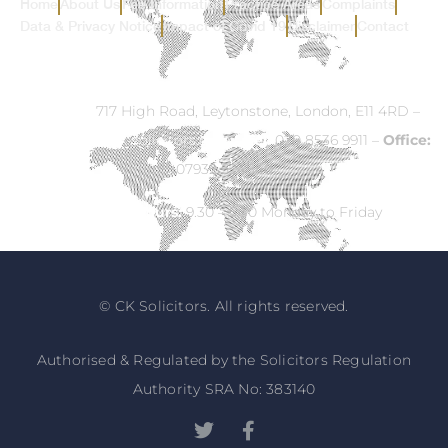
Home
About Us
Fee Information
Practice Areas
Complaints
Data & Privacy Notice
Impact of Covid 19
Disclaimer
Contact
Address:
717 High Road, Leytonstone, London, E11 4RD –
Email:
info@ck-solicitors.com
–
Tel:
020 8536 9911 –
Office:
07932 524840
Opening Hours:
9.30 – 5.30 Monday to Friday
© CK Solicitors. All rights reserved.
Authorised & Regulated by the Solicitors Regulation
Authority SRA No: 383140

To do:
An exact copy of the lines from the one containing "All rights reserved." through the last line of the material, both included, is to be printed, and nothing else.

Your response:
© CK Solicitors. All rights reserved.
Authorised & Regulated by the Solicitors Regulation
Authority SRA No: 383140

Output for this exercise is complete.